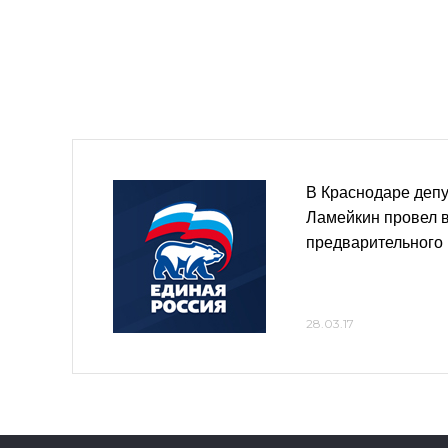
В Краснодаре деп
Ламейкин провел в
предварительного
28.03.17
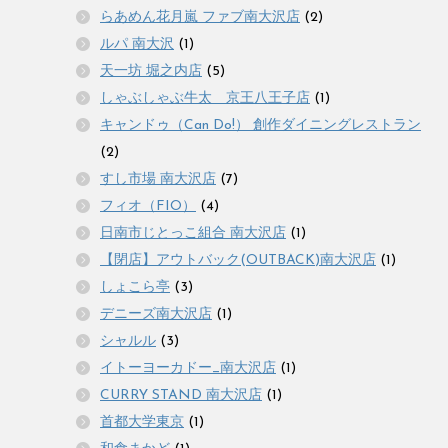
らあめん花月嵐 ファブ南大沢店
(2)
ルパ 南大沢
(1)
天一坊 堀之内店
(5)
しゃぶしゃぶ牛太 京王八王子店
(1)
キャンドゥ（Can Do!） 創作ダイニングレストラン
(2)
すし市場 南大沢店
(7)
フィオ（FIO）
(4)
日南市じとっこ組合 南大沢店
(1)
【閉店】アウトバック(OUTBACK)南大沢店
(1)
しょこら亭
(3)
デニーズ南大沢店
(1)
シャルル
(3)
イトーヨーカドー_南大沢店
(1)
CURRY STAND 南大沢店
(1)
首都大学東京
(1)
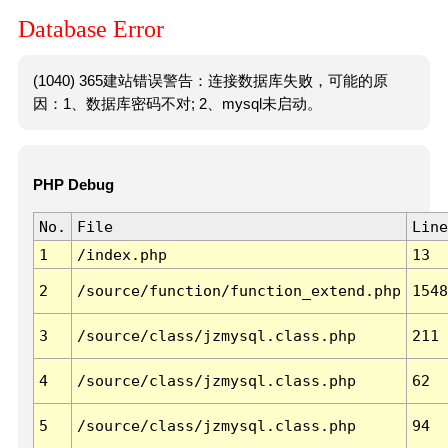
Database Error
(1040) 365建站错误警告：连接数据库失败，可能的原
因：1、数据库密码不对; 2、mysql未启动。
PHP Debug
No.
File
Line
1
/index.php
13
2
/source/function/function_extend.php
1548
3
/source/class/jzmysql.class.php
211
4
/source/class/jzmysql.class.php
62
5
/source/class/jzmysql.class.php
94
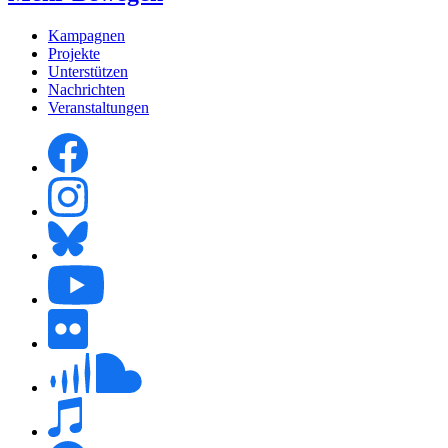
Kampagnen
Projekte
Unterstützen
Nachrichten
Veranstaltungen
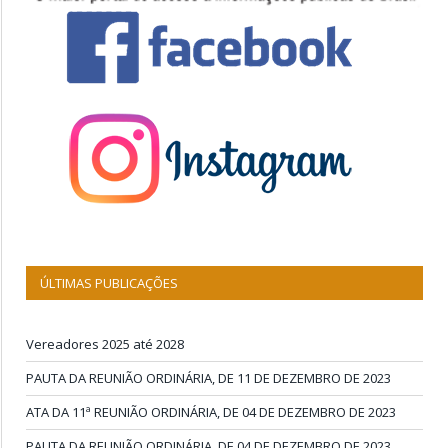
ÚLTIMAS PUBLICAÇÕES
Vereadores 2025 até 2028
PAUTA DA REUNIÃO ORDINÁRIA, DE 11 DE DEZEMBRO DE 2023
ATA DA 11ª REUNIÃO ORDINÁRIA, DE 04 DE DEZEMBRO DE 2023
PAUTA DA REUNIÃO ORDINÁRIA, DE 04 DE DEZEMBRO DE 2023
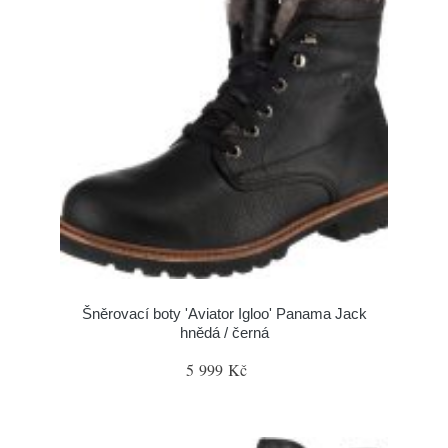
Šněrovací boty 'Aviator Igloo' Panama Jack
hnědá / černá
5 999 Kč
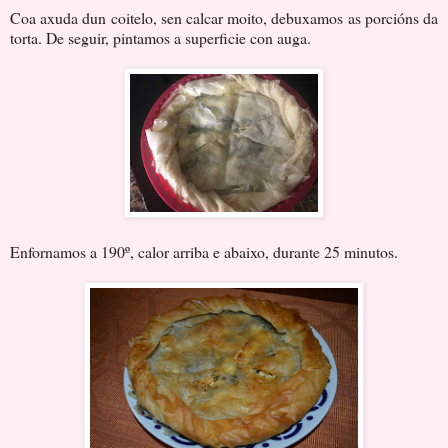
Coa axuda dun coitelo, sen calcar moito, debuxamos as porcións da
torta. De seguir, pintamos a superficie con auga.
Enfornamos a 190º, calor arriba e abaixo, durante 25 minutos.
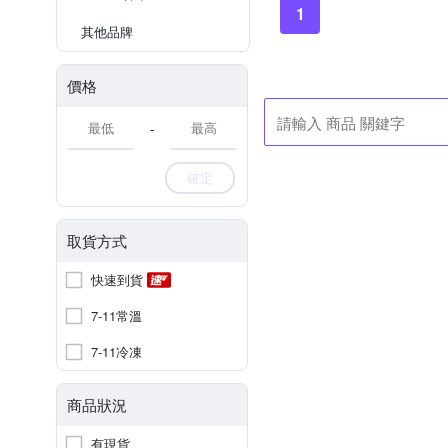
1
其他品牌
價格
-
確定
取貨方式
快速到貨
7-11常溫
7-11冷凍
商品狀況
有現貨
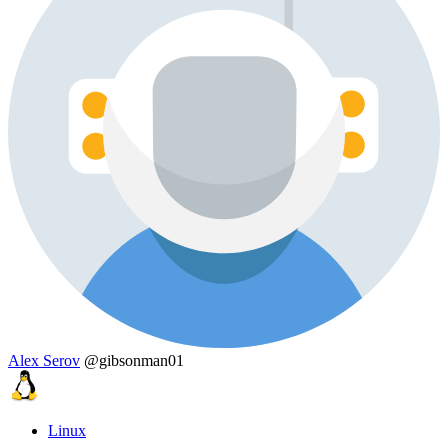
Alex Serov
@gibsonman01
Linux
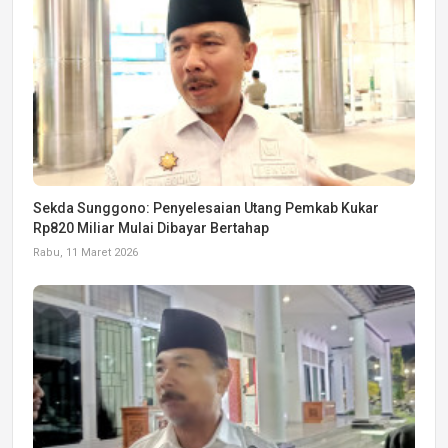
Sekda Sunggono: Penyelesaian Utang Pemkab Kukar
Rp820 Miliar Mulai Dibayar Bertahap
Rabu, 11 Maret 2026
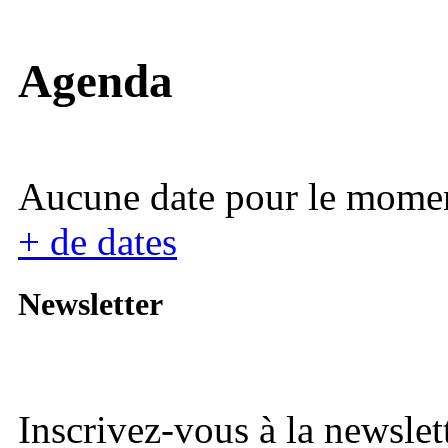
Agenda
Aucune date pour le mome
+ de dates
Newsletter
Inscrivez-vous à la newslett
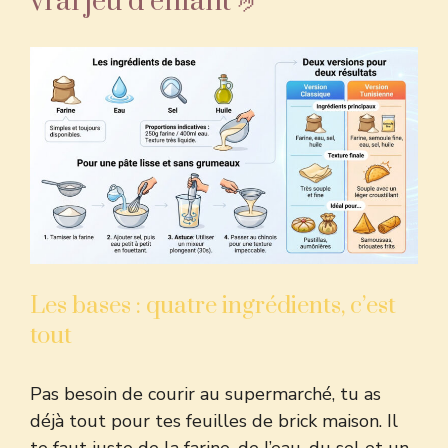
vrai jeu d’enfant 🤌
Les bases : quatre ingrédients, c’est
tout
Pas besoin de courir au supermarché, tu as
déjà tout pour tes feuilles de brick maison. Il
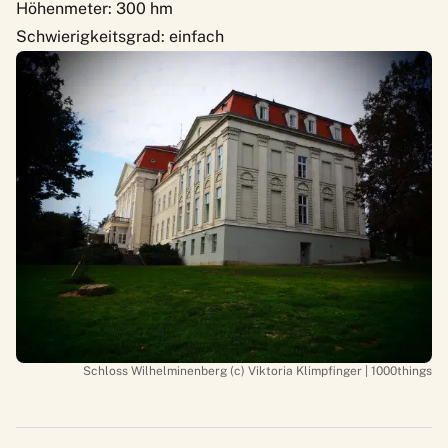
Höhenmeter: 300 hm
Schwierigkeitsgrad: einfach
Schloss Wilhelminenberg (c) Viktoria Klimpfinger | 1000things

== EXERCISE AIM ==
Excluding every picture, write out each record word for word.

== SOLUTION TO THIS PROBLEM ==
В Краснодаре деп
Ламейкин провел в
предварительного
28.03.17
らあめん花月嵐 ファブ南大沢店
(2)
ルパ 南大沢
(1)
天一坊 堀之内店
(5)
しゃぶしゃぶ牛太 京王八王子店
(1)
キャンドゥ（Can Do!） 創作ダイニングレストラン
(2)
すし市場 南大沢店
(7)
フィオ（FIO）
(4)
日南市じとっこ組合 南大沢店
(1)
【閉店】アウトバック(OUTBACK)南大沢店
(1)
しょこら亭
(3)
デニーズ南大沢店
(1)
シャルル
(3)
イトーヨーカドー_南大沢店
(1)
CURRY STAND 南大沢店
(1)
首都大学東京
(1)
Database Error
(1040) 365建站错误警告：连接数据库失败，可能的原
因：1、数据库密码不对; 2、mysql未启动。
PHP Debug
No.
File
Line
1
/index.php
13
2
/source/function/function_extend.php
1548
3
/source/class/jzmysql.class.php
211
4
/source/class/jzmysql.class.php
62
5
/source/class/jzmysql.class.php
94
Kampagnen
Projekte
Unterstützen
Nachrichten
Veranstaltungen
ÚLTIMAS PUBLICAÇÕES
Vereadores 2025 até 2028
PAUTA DA REUNIÃO ORDINÁRIA, DE 11 DE DEZEMBRO DE 2023
ATA DA 11ª REUNIÃO ORDINÁRIA, DE 04 DE DEZEMBRO DE 2023
PAUTA DA REUNIÃO ORDINÁRIA, DE 04 DE DEZEMBRO DE 2023
Šněrovací boty 'Aviator Igloo' Panama Jack
hnědá / černá
5 999 Kč
Coa axuda dun coitelo, sen calcar moito, debuxamos as porcións da
torta. De seguir, pintamos a superficie con auga.
Enfornamos a 190º, calor arriba e abaixo, durante 25 minutos.
1
其他品牌
價格
-
確定
取貨方式
快速到貨
7-11常溫
7-11冷凍
商品狀況
有現貨
Alex Serov
@gibsonman01
Linux
Sekda Sunggono: Penyelesaian Utang Pemkab Kukar
Rp820 Miliar Mulai Dibayar Bertahap
Rabu, 11 Maret 2026
Agenda
Aucune date pour le mome
+ de dates
Newsletter
Inscrivez-vous à la newslett
vrai jeu d’enfant 🤌
Les bases : quatre ingrédients, c’est
tout
Pas besoin de courir au supermarché, tu as
déjà tout pour tes feuilles de brick maison. Il
Höhenmeter: 300 hm
Schwierigkeitsgrad: einfach
Schloss Wilhelminenberg (c) Viktoria Klimpfinger | 1000things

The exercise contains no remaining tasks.